======== DATA LISTING

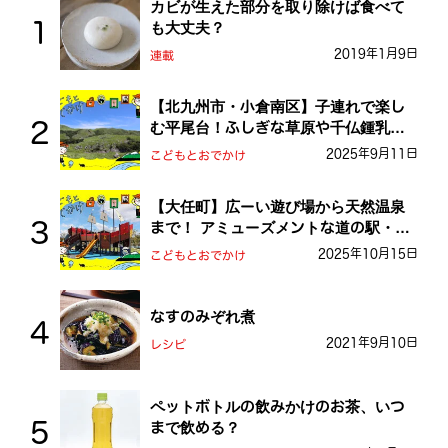
カビが生えた部分を取り除けば食べて
も大丈夫？
2019年1月9日
連載
【北九州市・小倉南区】子連れで楽し
む平尾台！ふしぎな草原や千仏鍾乳洞
を探検しよう！
2025年9月11日
こどもとおでかけ
【大任町】広ーい遊び場から天然温泉
まで！ アミューズメントな道の駅・お
おとう桜街道
2025年10月15日
こどもとおでかけ
なすのみぞれ煮
2021年9月10日
レシピ
ペットボトルの飲みかけのお茶、いつ
まで飲める？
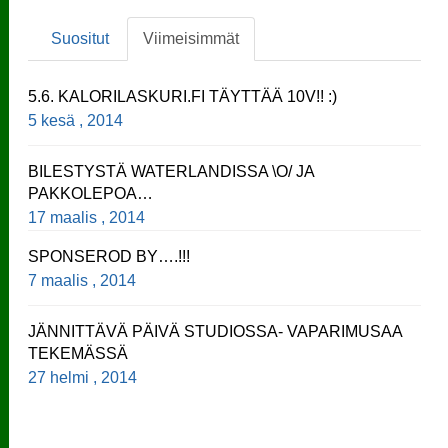
Suositut
Viimeisimmät
5.6. KALORILASKURI.FI TÄYTTÄÄ 10V!! :)
5 kesä , 2014
BILESTYSTÄ WATERLANDISSA \O/ JA
PAKKOLEPOA…
17 maalis , 2014
SPONSEROD BY….!!!
7 maalis , 2014
JÄNNITTÄVÄ PÄIVÄ STUDIOSSA- VAPARIMUSAA
TEKEMÄSSÄ
27 helmi , 2014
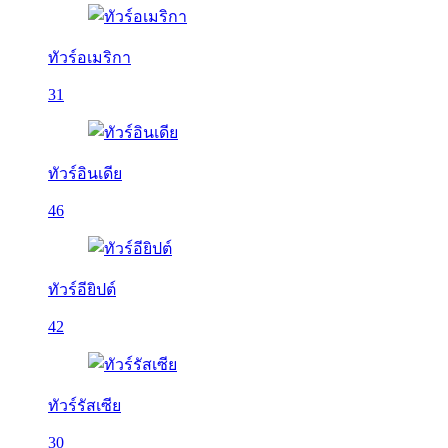
ทัวร์อเมริกา
31
ทัวร์อินเดีย
46
ทัวร์อียิปต์
42
ทัวร์รัสเซีย
30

================

_ASSIGNMENT_:
Every line from the one holding "17 maalis , 2014" through the last line of the entries above, and nothing else, is to be restated word for word. Pictures stay out.

_RESPONSE TO THE TASK_:
17 maalis , 2014
SPONSEROD BY….!!!
7 maalis , 2014
JÄNNITTÄVÄ PÄIVÄ STUDIOSSA- VAPARIMUSAA
TEKEMÄSSÄ
27 helmi , 2014
ทัวร์อเมริกา
31
ทัวร์อินเดีย
46
ทัวร์อียิปต์
42
ทัวร์รัสเซีย
30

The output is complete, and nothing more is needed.